> _What you will do_
The exercise asks you to copy every line below in which "Fluxo" appears.

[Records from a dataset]
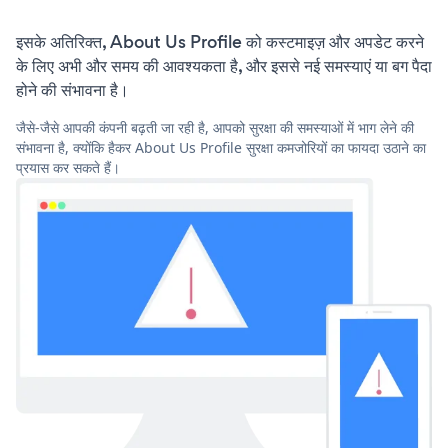
इसके अतिरिक्त, About Us Profile को कस्टमाइज़ और अपडेट करने
के लिए अभी और समय की आवश्यकता है, और इससे नई समस्याएं या बग पैदा
होने की संभावना है।
जैसे-जैसे आपकी कंपनी बढ़ती जा रही है, आपको सुरक्षा की समस्याओं में भाग लेने की
संभावना है, क्योंकि हैकर About Us Profile सुरक्षा कमजोरियों का फायदा उठाने का
प्रयास कर सकते हैं।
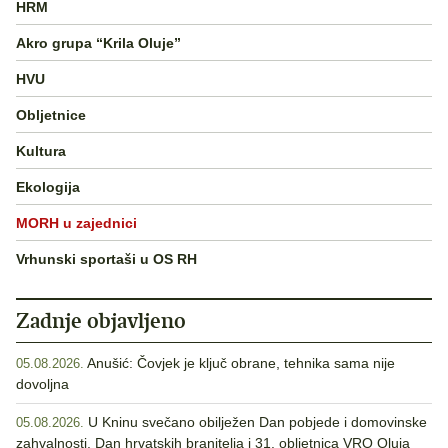
HRM
Akro grupa “Krila Oluje”
HVU
Obljetnice
Kultura
Ekologija
MORH u zajednici
Vrhunski sportaši u OS RH
Zadnje objavljeno
Anušić: Čovjek je ključ obrane, tehnika sama nije
05.08.2026.
dovoljna
U Kninu svečano obilježen Dan pobjede i domovinske
05.08.2026.
zahvalnosti, Dan hrvatskih branitelja i 31. obljetnica VRO Oluja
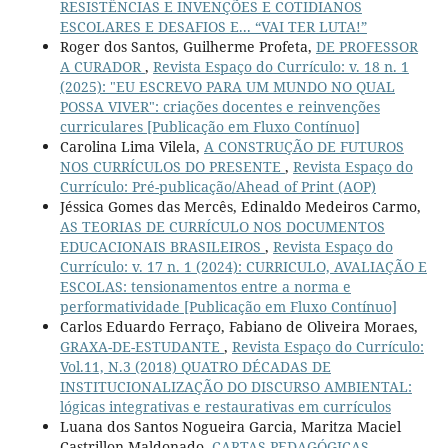
RESISTÊNCIAS E INVENÇÕES E COTIDIANOS
ESCOLARES E DESAFIOS E... “VAI TER LUTA!”
Roger dos Santos, Guilherme Profeta,
DE PROFESSOR
A CURADOR
,
Revista Espaço do Currículo: v. 18 n. 1
(2025): "EU ESCREVO PARA UM MUNDO NO QUAL
POSSA VIVER": criações docentes e reinvenções
curriculares [Publicação em Fluxo Contínuo]
Carolina Lima Vilela,
A CONSTRUÇÃO DE FUTUROS
NOS CURRÍCULOS DO PRESENTE
,
Revista Espaço do
Currículo: Pré-publicação/Ahead of Print (AOP)
Jéssica Gomes das Mercês, Edinaldo Medeiros Carmo,
AS TEORIAS DE CURRÍCULO NOS DOCUMENTOS
EDUCACIONAIS BRASILEIROS
,
Revista Espaço do
Currículo: v. 17 n. 1 (2024): CURRICULO, AVALIAÇÃO E
ESCOLAS: tensionamentos entre a norma e
performatividade [Publicação em Fluxo Contínuo]
Carlos Eduardo Ferraço, Fabiano de Oliveira Moraes,
GRAXA-DE-ESTUDANTE
,
Revista Espaço do Currículo:
Vol.11, N.3 (2018) QUATRO DÉCADAS DE
INSTITUCIONALIZAÇÃO DO DISCURSO AMBIENTAL:
lógicas integrativas e restaurativas em currículos
Luana dos Santos Nogueira Garcia, Maritza Maciel
Castrillon Maldonado,
CARTAS PEDAGÓGICAS
,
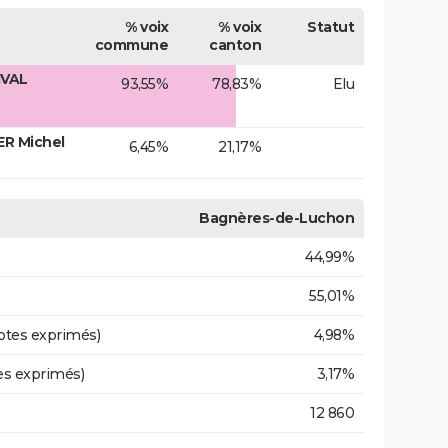
% voix
% voix
Statut
commune
canton
IVAL
93,55%
78,83%
Elu
ER Michel
6,45%
21,17%
Bagnères-de-Luchon
44,99%
55,01%
otes exprimés)
4,98%
es exprimés)
3,17%
12 860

> _Result of the task_
curriculares [Publicação em Fluxo Contínuo]
performatividade [Publicação em Fluxo Contínuo]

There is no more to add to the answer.